Friday, June 14, 2013

Desk

My vacated desk

A desk is a bit like a ship. It keeps things afloat. Keeps you afloat in a sense, even when you're not using it. This is my desk exactly as I left it about a month ago to work downstairs on the coffee table. Two projects lie open waiting my attention. For the time being I am ignoring them in favour of other projects - like a third story for the Mansfield that I started this morning.

Old Sydney town in the black and white sketch against the wall. My youngest at the age of seven or thereabouts, propped up in front. My nephew just turned one on the far wall, my parents at their engagement being coy behind paper. 

When I look at this picture I see words. Everywhere words. Indeed admission to the desk boat is primarily by word, quality and quantity. It looks like I might be working on the principle of more is more as far as words go. These days I write almost entirely on-line, although I have a printed sheet of foolscap paper next to the computer at the moment. Beneath that, another folded, smaller sheet covered in blue pen scrawl. I have put that on the computer already, but not finished the top one. 
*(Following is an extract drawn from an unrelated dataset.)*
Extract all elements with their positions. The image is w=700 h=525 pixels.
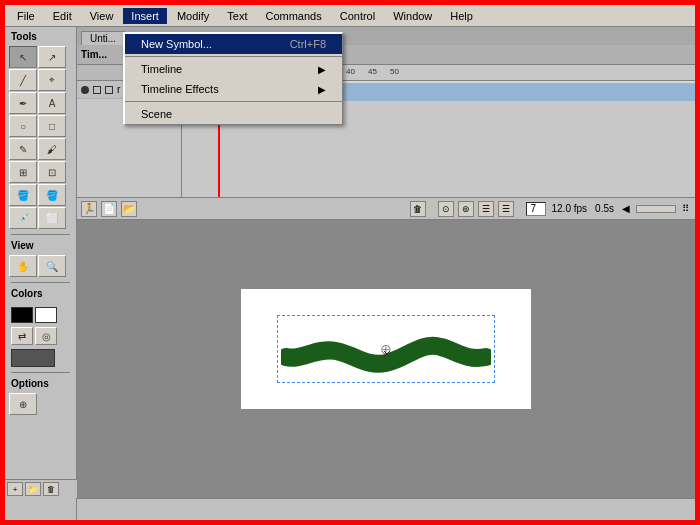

I am a compulsive writer. I have been writing in pen all my life, from cards to thank you letters to thirty-six page letters home. Most writers are the same. I am a little different to most writers in that I kind of didn't realise I was a writer until other people told me. My father did suggest writing if ballet didn't work out, back in the early eighties (83) based on my letters home, and they then gave me the Brontes for my 21st, but I didn't take the hint. I wanted to be a ballet dancer. I did read the Brontes, mind. I loved Wuthering Heights and Jane Eyre. I read lots of stuff. D.H. Lawrence before I was twenty, and I left school at 14. So I must have had some idea about writing from fairly early on, I just didn't quite realise it.